2012-04-04 Thread Terri Oda

On 12-04-03 11:08 PM, Stephen J. Turnbull wrote:
So David's program can't be *part* of GNU Mailman without special 
permission, which I doubt the GNU Project (ie, RMS, AFAIK) will grant 
(and would require delicate negotations in extreme good humor on our 
part, based on past experience trying to negotiate licensing 
exceptions with RMS).

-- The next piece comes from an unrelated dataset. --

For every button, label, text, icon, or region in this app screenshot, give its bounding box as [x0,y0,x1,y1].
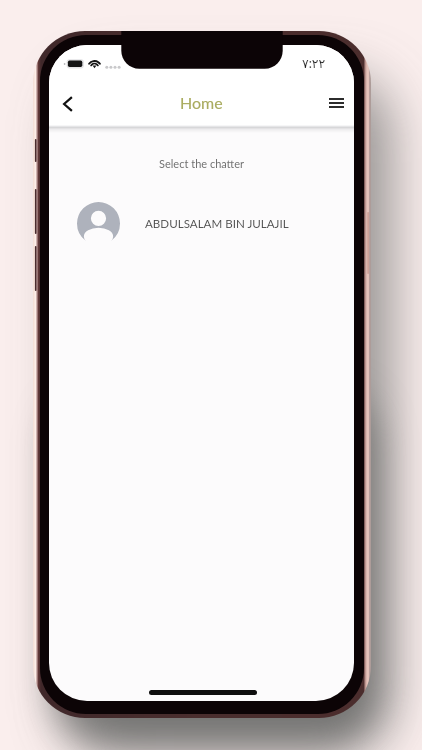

It is not obvious that it can't be bundled with 
Mailman distributions, however. 


It occurs to me that it's perfectly reasonable to assume that people who 
*package* mailman for different distributions may choose different 
recommended/required archive software, since they can (and with the 
license hassle likely should)) be separate packages.  So what works for 
the FSF, what works for us as a dev team, and what works for the 
distributions may actually be different things.  So no matter what, 
having David release his work is potentially going to lead to people 
getting it as a default, somewhere along the line, if he's got a great 
solution available.


People get something better than pipermail *and* it doesn't result in me 
getting more angry emails from RMS?  Sounds like a winner to me.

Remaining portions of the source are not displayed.